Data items
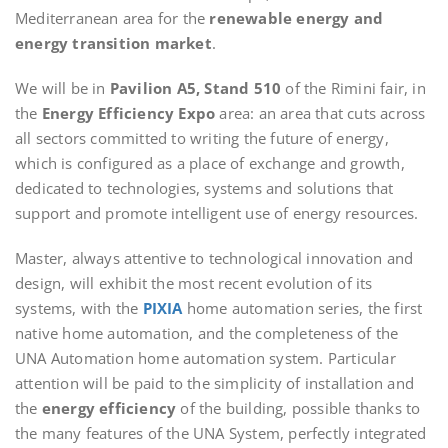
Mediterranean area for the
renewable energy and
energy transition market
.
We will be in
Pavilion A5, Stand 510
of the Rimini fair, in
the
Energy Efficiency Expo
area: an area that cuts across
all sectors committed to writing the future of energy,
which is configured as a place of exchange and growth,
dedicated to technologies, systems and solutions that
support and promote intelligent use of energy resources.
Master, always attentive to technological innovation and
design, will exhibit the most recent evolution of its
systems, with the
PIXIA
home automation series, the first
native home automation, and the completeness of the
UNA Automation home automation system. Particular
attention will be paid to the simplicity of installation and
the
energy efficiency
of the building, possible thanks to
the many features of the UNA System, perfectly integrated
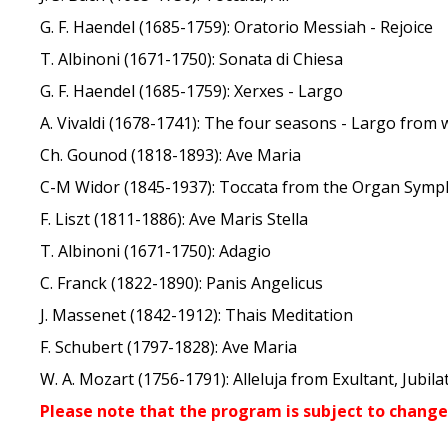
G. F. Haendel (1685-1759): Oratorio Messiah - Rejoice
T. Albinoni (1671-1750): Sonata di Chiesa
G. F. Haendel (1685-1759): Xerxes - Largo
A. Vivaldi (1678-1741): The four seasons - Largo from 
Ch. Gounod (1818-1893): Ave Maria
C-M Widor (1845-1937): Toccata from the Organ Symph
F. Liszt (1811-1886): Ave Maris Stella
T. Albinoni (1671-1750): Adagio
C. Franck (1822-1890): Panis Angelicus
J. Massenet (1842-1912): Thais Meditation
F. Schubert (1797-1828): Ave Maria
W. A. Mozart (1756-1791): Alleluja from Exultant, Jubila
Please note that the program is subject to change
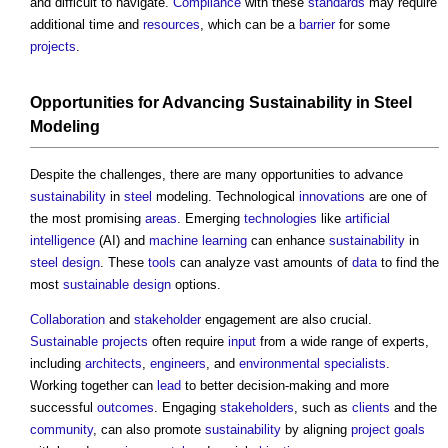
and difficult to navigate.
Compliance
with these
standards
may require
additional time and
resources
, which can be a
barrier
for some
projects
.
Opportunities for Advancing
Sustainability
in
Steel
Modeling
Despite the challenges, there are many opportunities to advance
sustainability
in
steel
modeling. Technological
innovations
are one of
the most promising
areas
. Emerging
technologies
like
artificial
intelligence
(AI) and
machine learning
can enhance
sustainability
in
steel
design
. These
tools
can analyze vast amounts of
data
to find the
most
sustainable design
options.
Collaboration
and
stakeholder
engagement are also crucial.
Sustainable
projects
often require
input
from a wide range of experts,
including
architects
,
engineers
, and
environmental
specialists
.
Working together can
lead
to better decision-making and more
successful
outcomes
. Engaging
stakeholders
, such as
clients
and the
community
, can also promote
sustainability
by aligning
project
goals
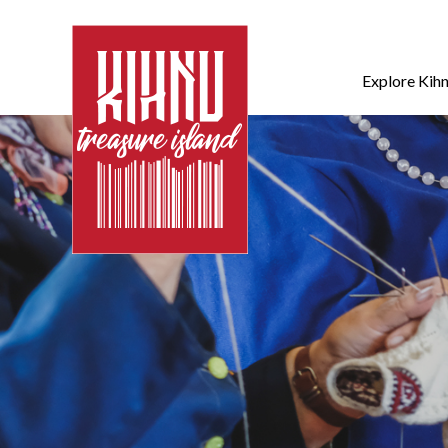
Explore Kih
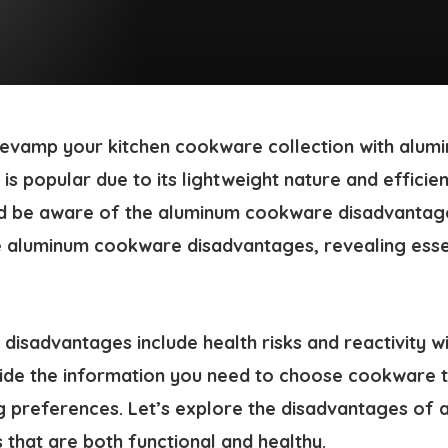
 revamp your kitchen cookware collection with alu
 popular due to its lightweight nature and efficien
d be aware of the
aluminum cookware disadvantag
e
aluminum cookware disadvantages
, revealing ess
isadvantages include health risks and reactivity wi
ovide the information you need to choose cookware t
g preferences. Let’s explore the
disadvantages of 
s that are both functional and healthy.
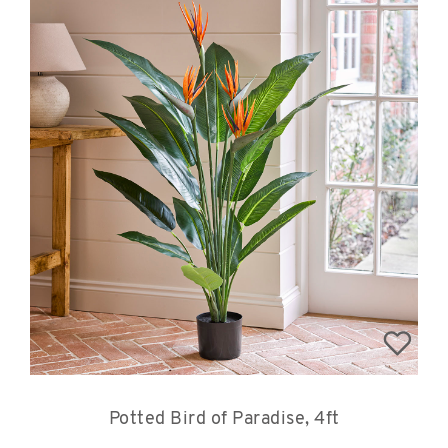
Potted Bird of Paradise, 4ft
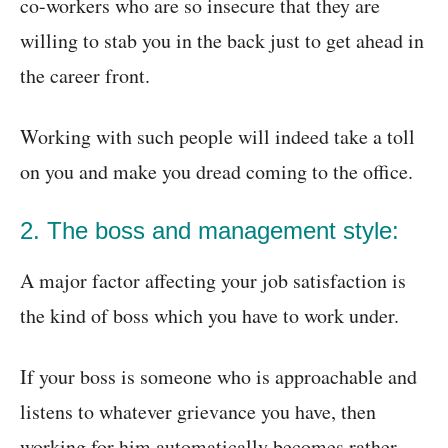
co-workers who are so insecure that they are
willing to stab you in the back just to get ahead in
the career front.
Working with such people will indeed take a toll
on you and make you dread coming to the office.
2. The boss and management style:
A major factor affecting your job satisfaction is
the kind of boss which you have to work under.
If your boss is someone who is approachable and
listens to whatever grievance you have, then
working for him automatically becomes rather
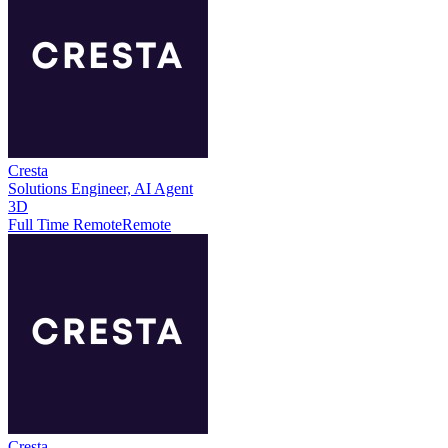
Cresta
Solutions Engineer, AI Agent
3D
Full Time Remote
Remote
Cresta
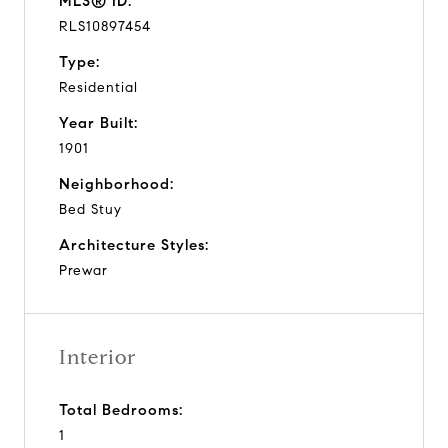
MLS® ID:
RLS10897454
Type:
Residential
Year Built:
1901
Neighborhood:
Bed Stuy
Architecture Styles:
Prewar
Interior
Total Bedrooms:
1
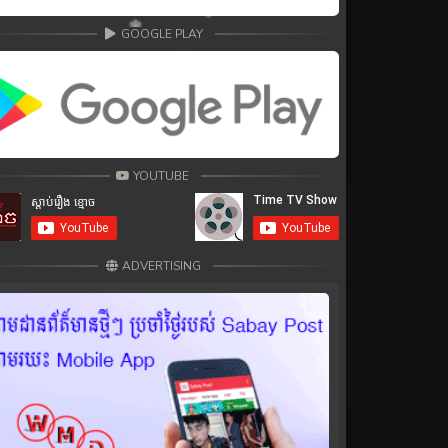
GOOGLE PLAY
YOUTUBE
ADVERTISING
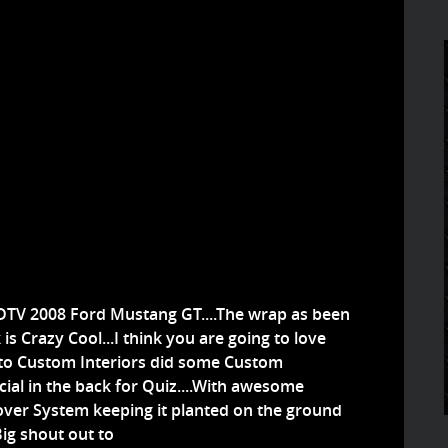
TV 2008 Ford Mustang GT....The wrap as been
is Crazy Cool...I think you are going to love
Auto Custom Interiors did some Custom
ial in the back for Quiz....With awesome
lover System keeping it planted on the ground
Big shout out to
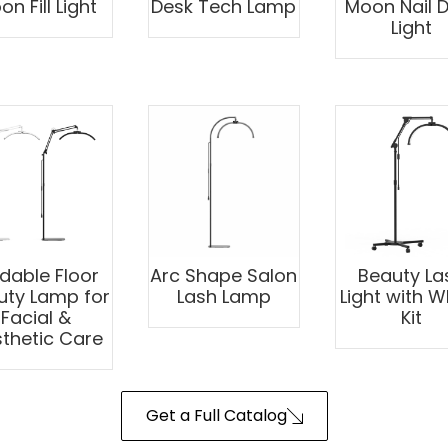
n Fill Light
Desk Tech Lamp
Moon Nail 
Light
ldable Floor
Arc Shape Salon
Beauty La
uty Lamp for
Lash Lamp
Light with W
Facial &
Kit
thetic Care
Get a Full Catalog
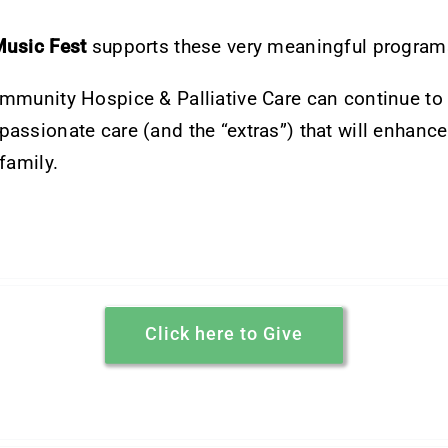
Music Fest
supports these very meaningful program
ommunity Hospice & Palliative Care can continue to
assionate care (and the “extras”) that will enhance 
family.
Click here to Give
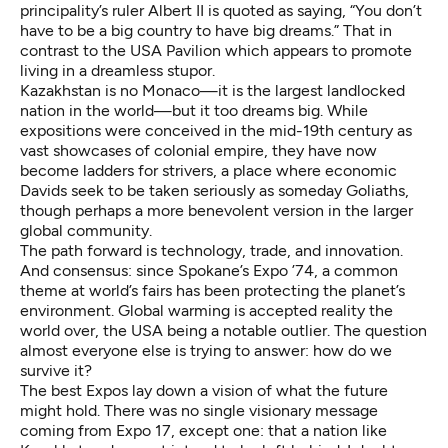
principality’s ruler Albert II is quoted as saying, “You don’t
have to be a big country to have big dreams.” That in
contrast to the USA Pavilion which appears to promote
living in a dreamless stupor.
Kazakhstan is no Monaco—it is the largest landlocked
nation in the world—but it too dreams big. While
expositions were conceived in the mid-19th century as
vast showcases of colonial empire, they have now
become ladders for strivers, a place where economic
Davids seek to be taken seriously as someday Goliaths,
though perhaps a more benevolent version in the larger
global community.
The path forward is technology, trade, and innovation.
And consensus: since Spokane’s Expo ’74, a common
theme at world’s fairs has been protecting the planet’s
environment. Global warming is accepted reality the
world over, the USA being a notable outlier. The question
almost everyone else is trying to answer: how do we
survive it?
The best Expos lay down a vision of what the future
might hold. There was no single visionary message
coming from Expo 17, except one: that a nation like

==

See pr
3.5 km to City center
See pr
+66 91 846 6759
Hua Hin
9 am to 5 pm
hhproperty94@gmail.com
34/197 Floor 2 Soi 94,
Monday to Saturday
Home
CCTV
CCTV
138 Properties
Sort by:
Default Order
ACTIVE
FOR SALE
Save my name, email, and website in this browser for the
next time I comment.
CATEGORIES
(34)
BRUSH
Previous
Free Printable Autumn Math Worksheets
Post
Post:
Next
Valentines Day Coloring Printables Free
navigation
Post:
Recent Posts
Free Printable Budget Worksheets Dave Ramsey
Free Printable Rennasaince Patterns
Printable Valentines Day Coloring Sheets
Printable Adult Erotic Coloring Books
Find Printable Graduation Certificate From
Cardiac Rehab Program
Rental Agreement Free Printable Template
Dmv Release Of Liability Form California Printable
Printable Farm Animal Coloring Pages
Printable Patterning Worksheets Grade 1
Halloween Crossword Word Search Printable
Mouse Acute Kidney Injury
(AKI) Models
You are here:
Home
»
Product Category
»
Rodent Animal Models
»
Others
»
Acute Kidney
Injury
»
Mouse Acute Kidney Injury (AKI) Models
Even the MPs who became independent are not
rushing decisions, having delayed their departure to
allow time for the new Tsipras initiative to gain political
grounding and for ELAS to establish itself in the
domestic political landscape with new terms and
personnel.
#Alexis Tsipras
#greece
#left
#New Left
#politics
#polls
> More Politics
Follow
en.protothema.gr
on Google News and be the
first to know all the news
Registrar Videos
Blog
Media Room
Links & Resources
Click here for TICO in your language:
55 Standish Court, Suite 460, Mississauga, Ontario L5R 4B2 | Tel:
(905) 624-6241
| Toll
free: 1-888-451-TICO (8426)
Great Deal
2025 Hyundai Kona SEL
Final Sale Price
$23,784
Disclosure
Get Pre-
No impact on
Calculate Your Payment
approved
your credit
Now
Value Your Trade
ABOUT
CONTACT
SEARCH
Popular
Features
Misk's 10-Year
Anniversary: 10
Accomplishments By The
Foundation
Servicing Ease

To do: Return only the part above that opens with the line containing "Solutions Engineer, AI Agent" and closes with the line containing "TV 2008 Ford Mustang GT....The wrap as been", exactly and with both ends, skipping the pictures.

Response to this task:
Solutions Engineer, AI Agent
3D
Full Time Remote
Remote
Cresta
MLS® ID:
RLS10897454
Type:
Residential
Year Built:
1901
Neighborhood:
Bed Stuy
Architecture Styles:
Prewar
Interior
Total Bedrooms:
1
GOOGLE PLAY
YOUTUBE
ADVERTISING
TV 2008 Ford Mustang GT....The wrap as been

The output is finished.